In Swedish Lapland, moose hunting is not merely an act of predation, but a practice of survival.

For a family of mushers and their eleven sled dogs, meat is at once nourishment, labor, and social bond.

Through twenty photographs, Bodies in Transit tells the material and symbolic cycle of moose meat — from the daily gesture of preparation to its final dissolution into the snowy landscape.

The project observes how the boundary between human and non-human blurs through physical contact, shared breath, and traces left in the snow: a movement that, in its passage, implicates us directly in the ethical and moral discourse surrounding this practice.

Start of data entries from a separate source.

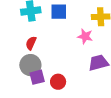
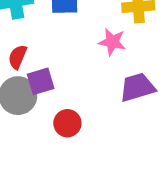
purple square: (37, 77) -> (41, 81), moved

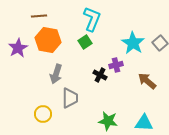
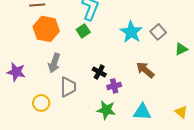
purple star: (18, 48) -> (16, 72), moved, turned -30
purple cross: (116, 65) -> (114, 86), moved
black cross: (100, 75) -> (99, 72), moved

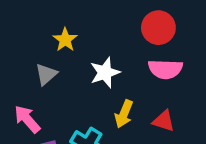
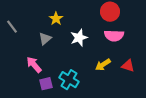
yellow arrow: (124, 114) -> (103, 65), moved, turned 35
red triangle: (164, 121) -> (128, 66), moved

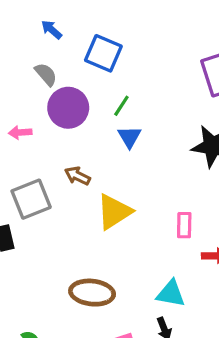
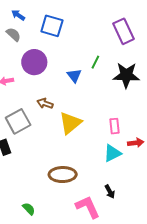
gray semicircle: (46, 74) -> (13, 34), moved
green line: (121, 106) -> (95, 62), moved
cyan triangle: (171, 294) -> (112, 153), moved, turned -30

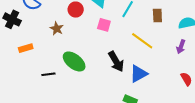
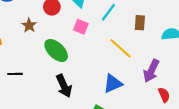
purple arrow: (181, 47) -> (151, 71), moved, size x1.5
green ellipse: (74, 61) -> (56, 51), moved
black arrow: (116, 62) -> (64, 86), moved

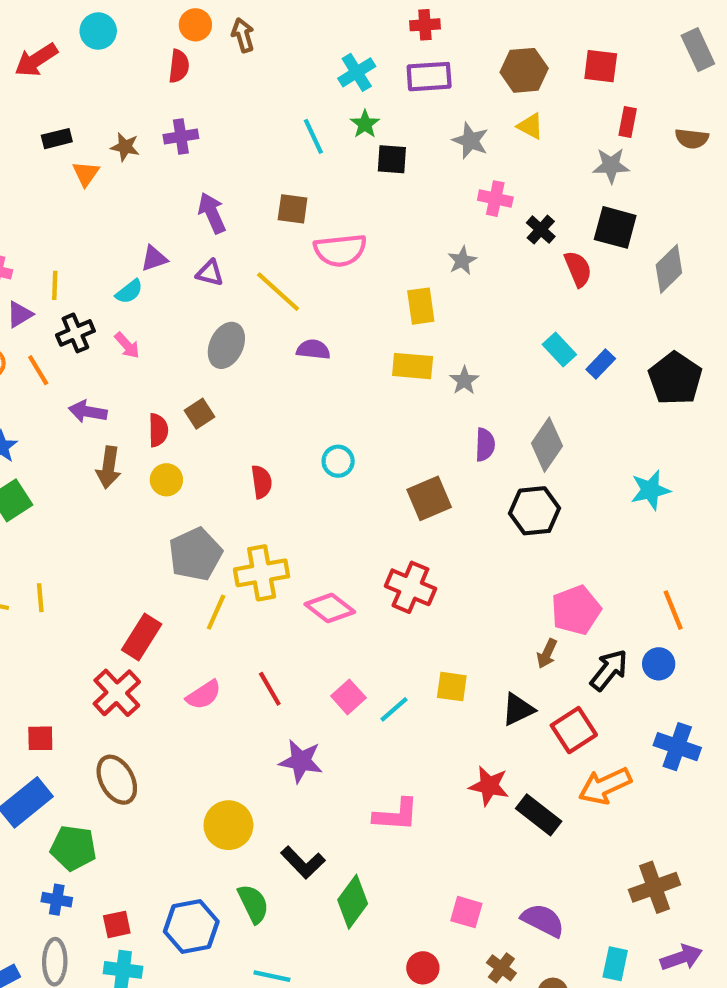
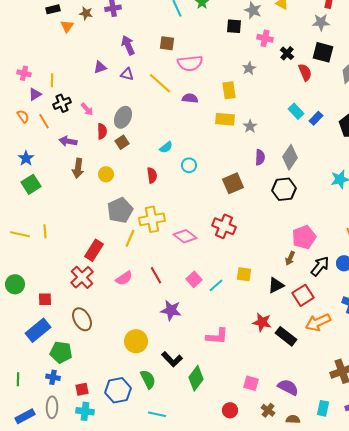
black square: (392, 159) -> (234, 26), moved
cyan semicircle: (129, 292) -> (166, 147), moved
gray ellipse: (226, 345) -> (123, 117), moved
purple semicircle: (313, 350) -> (190, 98), moved
red semicircle: (158, 430) -> (102, 131), moved

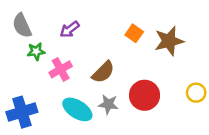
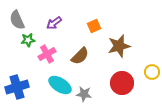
orange square: (134, 33) -> (94, 26), moved, turned 32
brown star: (169, 41) -> (119, 46), moved
red circle: (145, 95) -> (122, 83), moved
gray star: (108, 104) -> (84, 94), moved

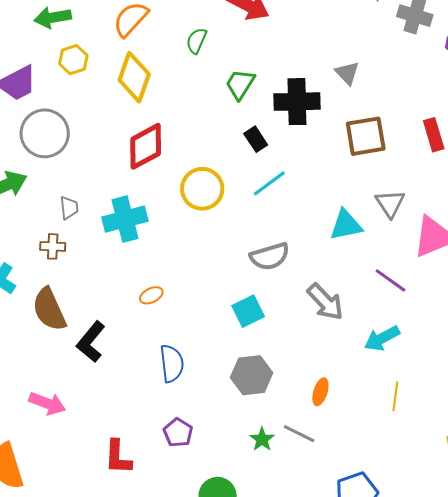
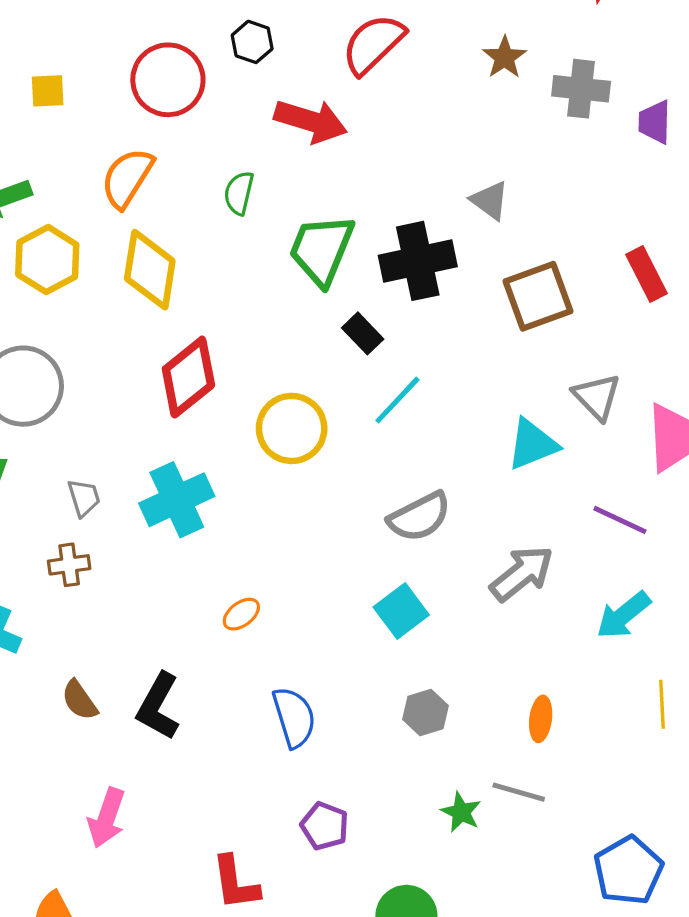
yellow hexagon: (73, 60) -> (47, 260), size x1.4
green trapezoid: (240, 84) -> (322, 250), size x1.4
gray arrow: (325, 302) -> (522, 573), turned -75
brown semicircle: (49, 309) -> (80, 700), moved, size x0.6
gray hexagon: (252, 375) -> (425, 713), size x0.7
pink arrow: (47, 403) -> (107, 818), turned 99

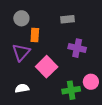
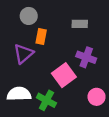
pink square: (47, 67) -> (64, 75), moved
white semicircle: (22, 88) -> (19, 94), size x1.5
green cross: (71, 90) -> (46, 100), moved, turned 30

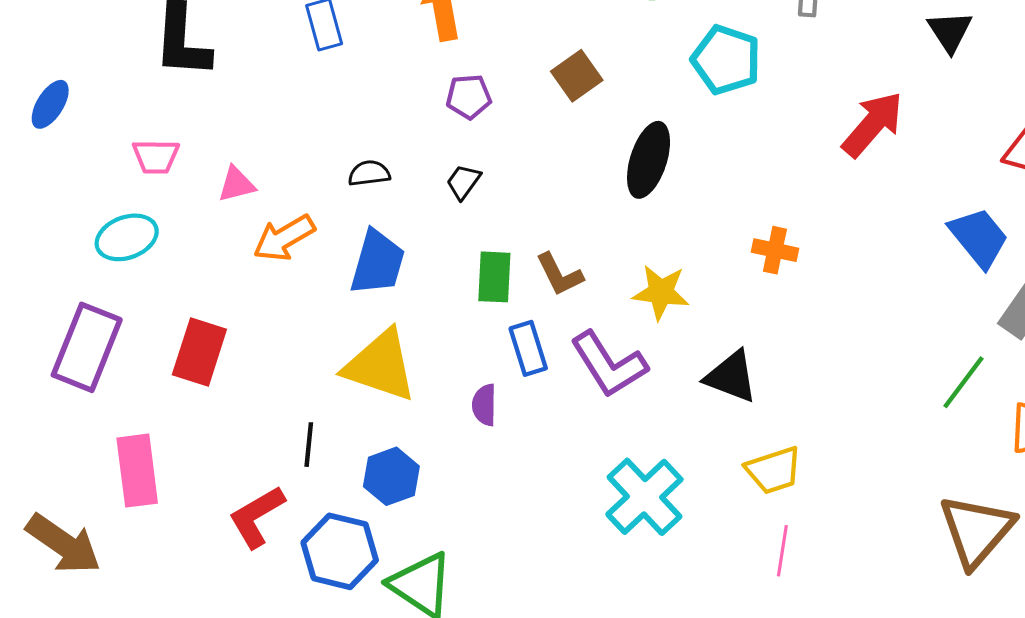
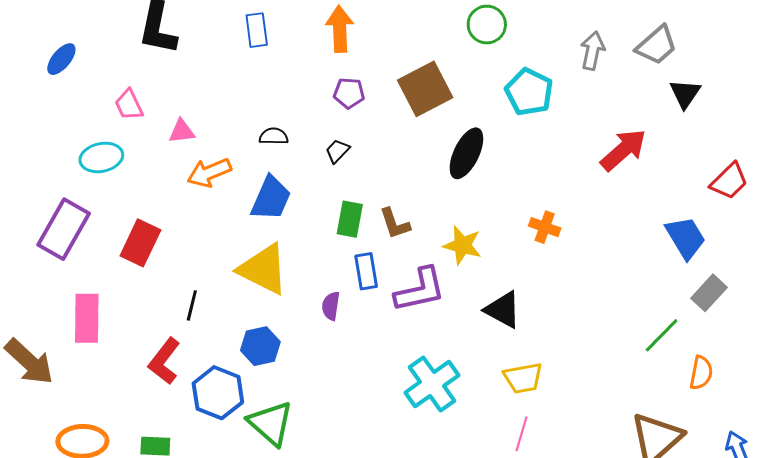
brown square: (577, 76) -> (425, 89), size x1.6
pink trapezoid: (156, 157) -> (129, 105), turned 56
purple L-shape: (609, 364) -> (420, 290), turned -78
black line: (309, 445) -> (192, 305), moved
red L-shape: (257, 517) -> (164, 361), turned -30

I. Hands in the Flesh – The Matter of Living

Flesh is living matter: cutting, kneading, mixing.
Nourishment is born from fatigue and from the repetition of daily gestures.
It is a labor of the body, made of steam, fat, and warmth.

 

 

II. We Have Never Been Flesh – The Matter That Moves Bodies

Meat becomes energy, rhythm, and shared survival.
In the everyday work of the musher and his dogs, nourishment is part of the sporting gesture — it prepares, sustains, and consumes.
In these intimate fragments — between the house and the trail — physical strength and care merge until they become the same thing.

 

 III. A Practice of Many Shades – The Networks and Ambiguities of Flesh

 

Among hunters, meat is exchange, belonging, gift, power, and memory.
On pallets, in trailers, in boxes or plastic bags, it passes from hand to hand — accumulated, weighed, preserved.
The dog licking the plastic sheet left to dry marks the threshold between morality and necessity.
Meat circulates through the social network and reveals its ambiguity.

 

 

IV. Narratives of the Non-Human – The Dogs’ Landscape

Along the groomed racing tracks, the dogs draw their landscape each day.
The traces of the snowmobile and the paw prints — domestic and wild — inscribed in the snow tell of an alliance made of bodies, gestures, rhythm, and survival.
Here, flesh has turned into movement — energy flowing between human and animal, within the breath of the land.

 

Bodies in Transit is a story of material transformations:
flesh as living matter, snow as an archive of gestures,
dogs as mediators between human labor and the natural landscape.
It is a reflection on the continuity between bodies, on systems of sustenance, and on the forms of interdependence that define life in the territories of cold.